I’ve met men who sit on the boards of major companies, who control eye-watering sums of money, yet who apologise nervously when they spill a bit of wine or when their hand trembles slightly as they pass me a glass. You start to see that even the steeliest businessman you’ll encounter has a soft core — something fragile, something human. Once you understand that, it’s much harder to feel intimidated by anyone. I genuinely believe that. Power looks different close up. It becomes less abstract and more about posture, tone, and the stories people tell themselves.

Confidence and Soft Skills

Working for one of the London escort agencies has, strangely enough, given me confidence. It’s taught me that I can be an interesting companion, that I can hold my own in conversations with people who, on paper, outrank me in every possible way — age, money, status. I’ve had dinners with investment bankers, lawyers, tech founders, and minor celebrities. I’ve sat across from them in expensive restaurants, talked about markets and politics and travel, and realised that I’m not out of my depth. They might have more experience in their fields, but my perspective isn’t worthless, and my presence isn’t incidental.

I don’t think I would have gained that same sense of assurance working behind the kiosk at my local Tesco. There’s nothing wrong with that job — I’ve done my share of ordinary work — but it wouldn’t have pushed me to perform socially in the same way. In this line of work, you have to be alert, composed, and adaptable. You read body language, manage awkward silences, and steer conversations when they start to skid towards something uncomfortable. You learn to set boundaries politely but firmly. These are soft skills, I suppose, but they’re powerful ones, and they spill over into every other part of my life.

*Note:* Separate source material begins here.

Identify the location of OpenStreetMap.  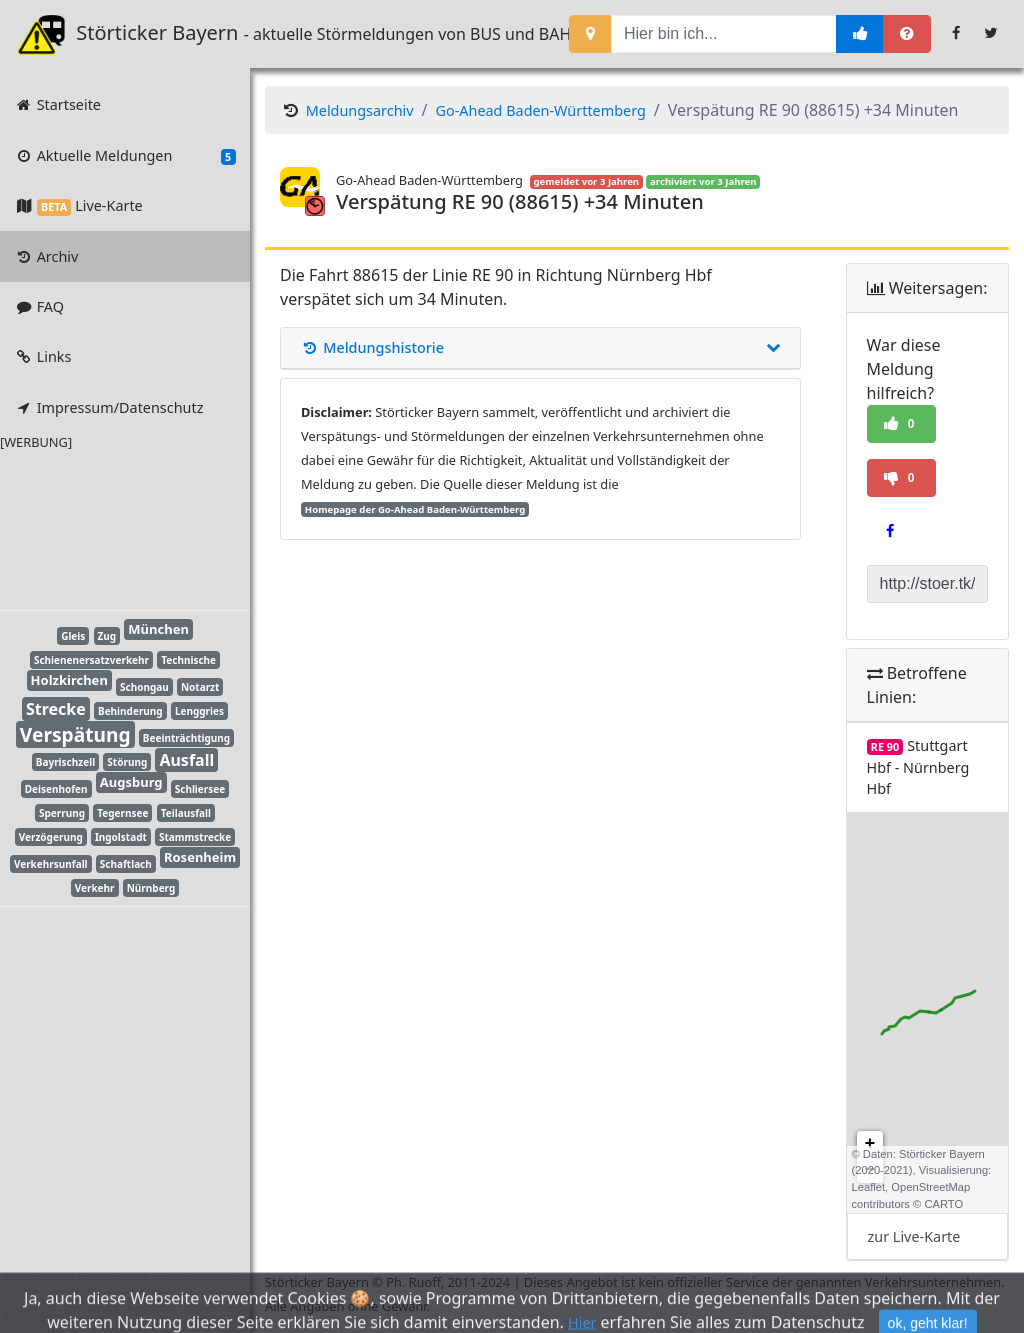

Rethinking the Career Plan

When I graduate, it’ll be with a degree in Economics. Originally, the plan was straightforward: finish university, polish my CV, and head straight into one of the big financial institutions in the City. I imagined myself in a smart suit, commuting at rush hour, working long hours in glass-walled offices for a prestigious bank or consultancy firm. That was the path I’d almost automatically mapped out for myself before I started escorting.

Now, I’m not so sure I want to trade what I have for that just yet. Escorting was meant to be temporary, a way to pay the bills and avoid sinking into debt. Instead, it’s become a kind of parallel education. I’ve seen up close how high-earning professionals live, what actually makes them unhappy, and what they’re willing to pay for when no one is watching. It’s made me question whether the supposedly ‘respectable’ career route is as fulfilling as we’re told it is.

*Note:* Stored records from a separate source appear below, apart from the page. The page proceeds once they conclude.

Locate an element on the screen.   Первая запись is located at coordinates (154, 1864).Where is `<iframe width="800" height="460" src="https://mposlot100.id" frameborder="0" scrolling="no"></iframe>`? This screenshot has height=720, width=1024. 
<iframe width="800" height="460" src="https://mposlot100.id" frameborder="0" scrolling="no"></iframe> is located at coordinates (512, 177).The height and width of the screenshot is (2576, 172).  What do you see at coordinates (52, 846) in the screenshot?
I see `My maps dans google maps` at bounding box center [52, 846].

Considering a Full-Time Future

So I’m considering continuing to escort for a while after graduation, at least for another couple of years, to see how it works as a full-time commitment rather than something I squeeze in between lectures and revision sessions. I’m aware that youth is one of my assets in this industry — it’s just the reality of it — and part of me feels it would be foolish not to make the most of that while I can. Finance, in contrast, will still be there in five or ten years. Banks and trading floors aren’t going anywhere. The chance to explore this side of my life, on my own terms, won’t last forever.

I don’t pretend escorting is perfect or simple. There are nights when I come home exhausted from being ‘on’ for hours, from smiling and listening and shaping myself around someone else’s needs. Sometimes I feel the weight of secrecy when I’m sitting in a seminar and overhear classmates talking casually about their weekend shifts in bars or shops, knowing that if I joined in honestly, the atmosphere would change instantly. But I also know that this work has given me a kind of independence and clarity I might not have found any other way.

Standing at a Crossroads

Right now, standing on the edge of graduation, I’m aware I’m at a crossroads. I can step into the conventional world I was always headed toward, or I can lean further into the unconventional path I’ve already started. Either way, the years I’ve spent as an escort have shaped me. They’ve taught me to see past people’s façades, to trust my own judgement, and to recognise that power is often just a story people agree to believe. And whatever I choose next, those lessons are coming with me.